Question: I have been experiencing a sharp pain on the right side of my shin on my right leg recently. This is worse during the early part of my runs and then disappears. It is also sore after runs. Any help would be appreciated.
Answer: Thanks for your enquiry. The good news is that nearly all shin pain can be cleared with the correct treatment regime and in nearly all cases the person can return to running again pain-free. There are a few different causes of shin pain and they are all treated differently. Rebecca Nelson, our Director of Physiotherapy here at Apex Clinic Belfast wrote an article on tackling shin splints which you may find helpful to read and it can be accessed on the NI running website, under the Physio section.

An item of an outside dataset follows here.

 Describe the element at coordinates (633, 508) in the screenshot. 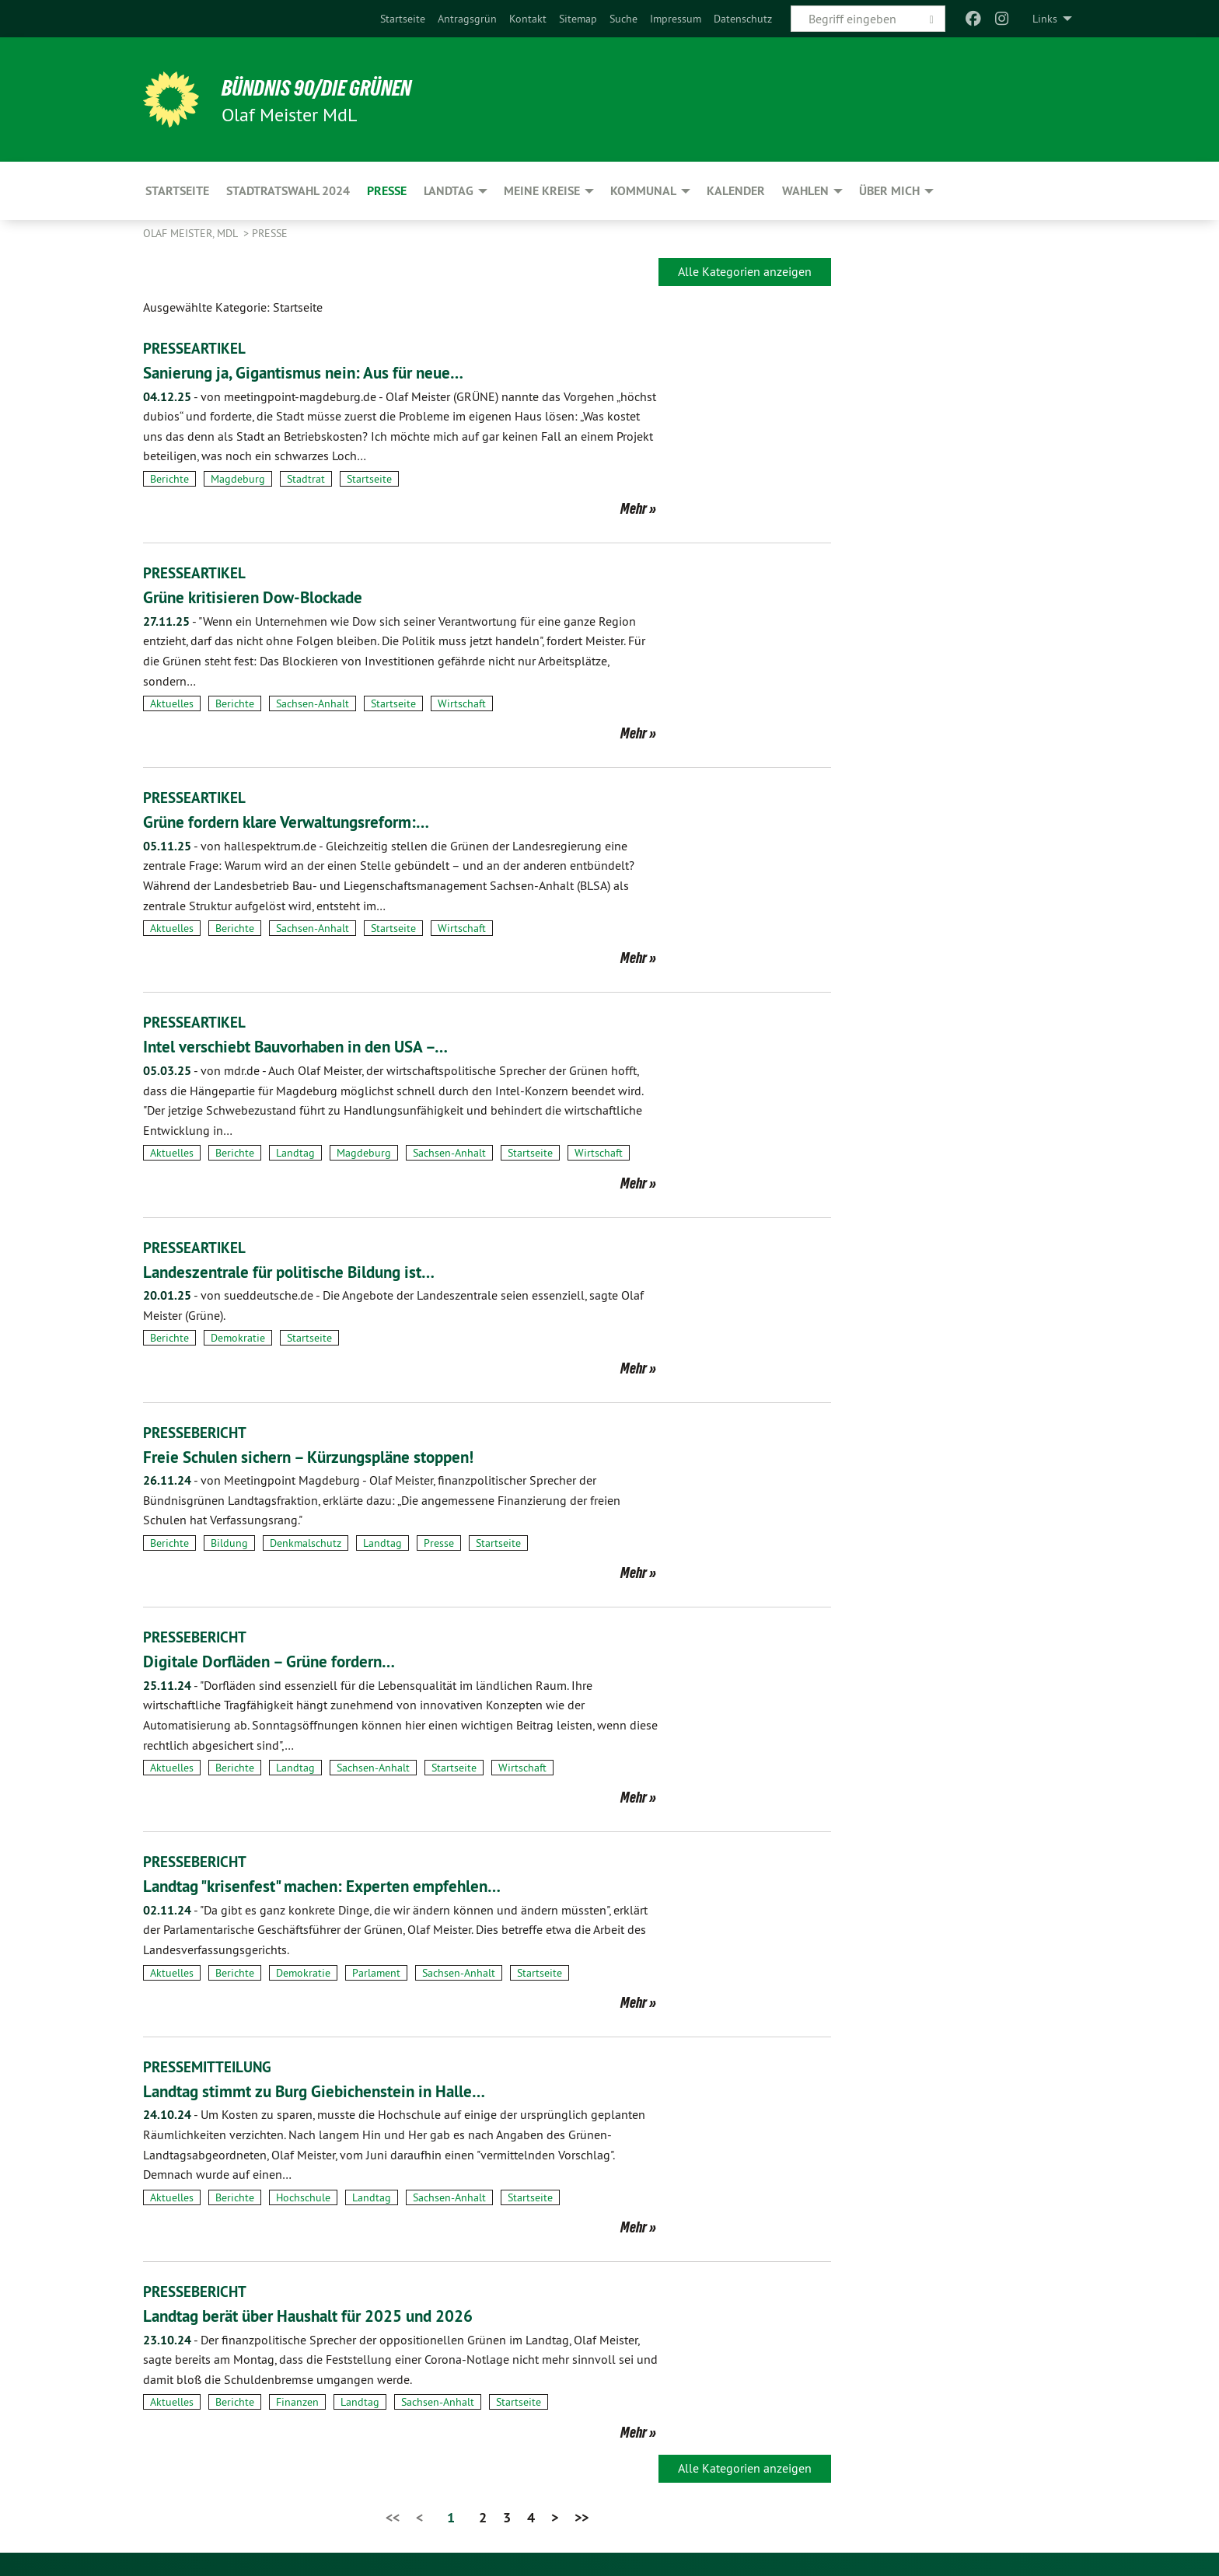 I see `Mehr` at that location.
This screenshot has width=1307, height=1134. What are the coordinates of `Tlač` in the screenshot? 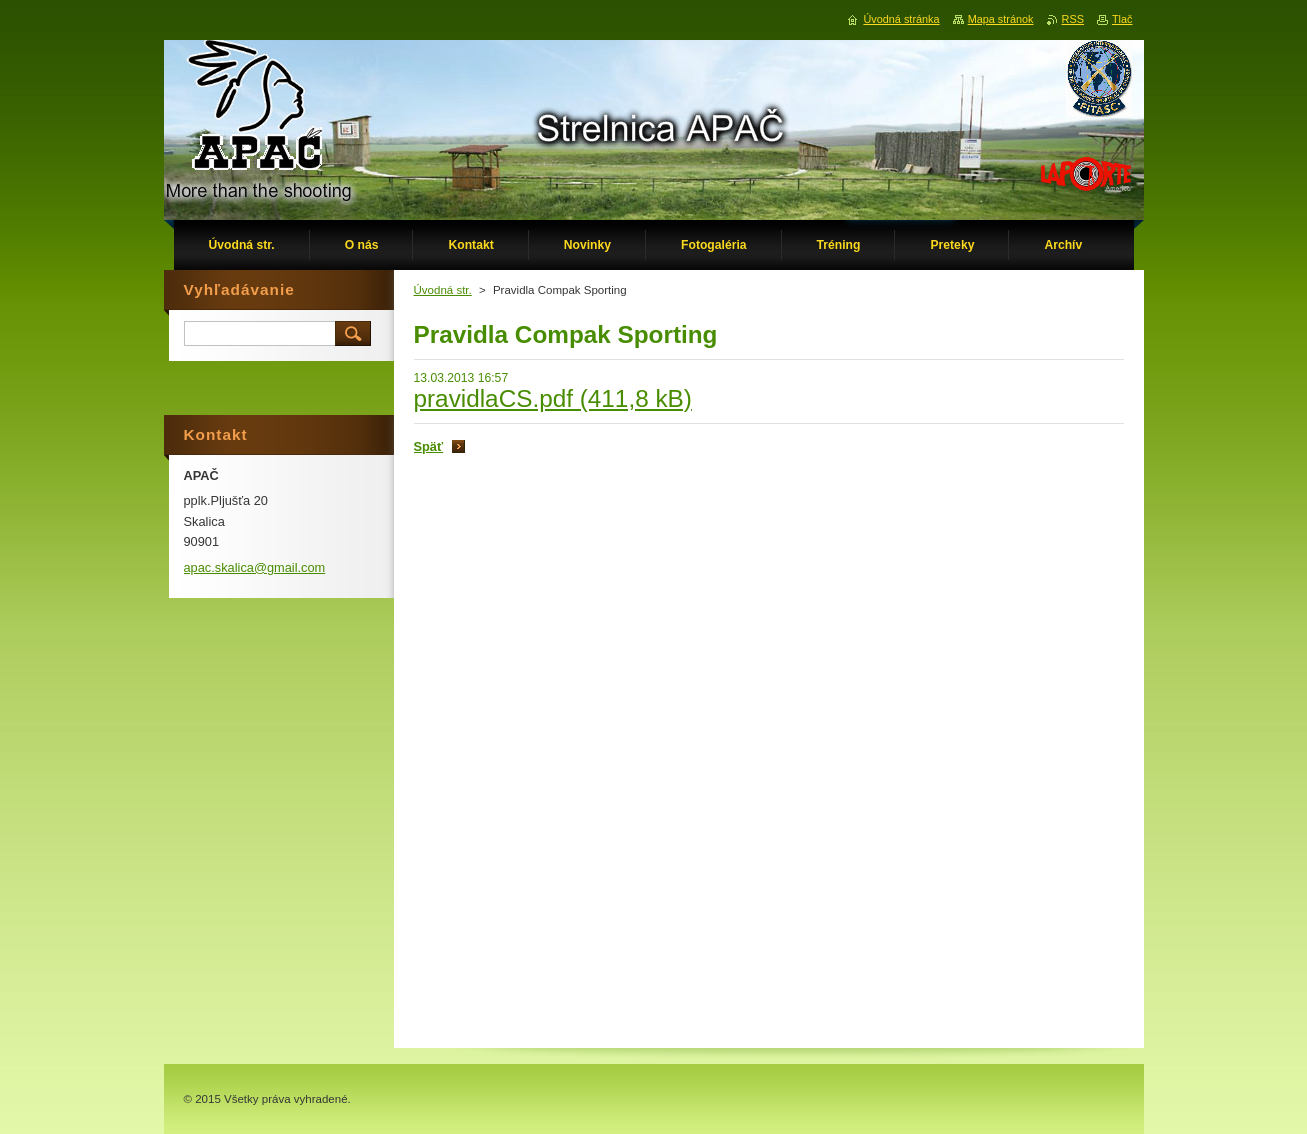 It's located at (1122, 19).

From the information that you’ve given us, the shin pain that you’ve described is likely to be from either, poor or altered nerve movement (altered neural dynamics) of the nerve which runs down the shin or secondly, due to referred pain coming from the lower back region which occurs as a sharp pain in the shin. If your shin pain is worse going uphill, then it’s more likely to be referred pain from the lower back whereas if your pain is worse going downhill or during faster runs, then it’s more likely to be altered neural dynamics. The other common causes of shin pain are unlikely in your case, but a thorough examination by an experienced physio would definitely be needed to rule out- a stress fracture, inflammation of the tibialis posterior muscle on the inside border of the shin bone and compartment syndrome. An accurate diagnosis is essential in order for your pain to be cleared. With the correct treatment regime, you should certainly be able to return to painfree running (maybe with a few softer surfaces thrown into your training regime!) Feel free to give us a call if needed.
Question: During longer runs I have been developing a pain on the underside of my right foot, around the ball of my foot. Any advice would be appreciated.
Answer: From the information that you’ve given, your pain is likely to be due to overloading of the joints in the forefoot, namely the MTP joints (metatarsophalangeal joints) and once this overloading is addressed, the pain should clear. This will either result from- poor foot biomechanics alone, where insoles/ orthoses will be needed to improve this or from stiffness in one or more of the MTP joints from overuse of these joints. In either case an experienced physio would need to assess your foot biomechanics to see if you need over the counter orthoses or referral to a podiatrist for custom made orthoses. If there is stiffness of the MTP joints the physio would need to manually mobilise the affected joints to restore their full mobility. At this stage you need to reduce your run length and only run on softer surfaces (grass, bark, or treadmill). In both of the scenarios mentioned above, you should also stretch the plantar fascia (the soft tissues on the sole of your foot, these stretches can be found online) and the two calf muscles- gastroc and soleus, which can also be found online. Perform these stretches twice daily for 5 repetitions each time, holding each stretch for 20 seconds. Hope this helps.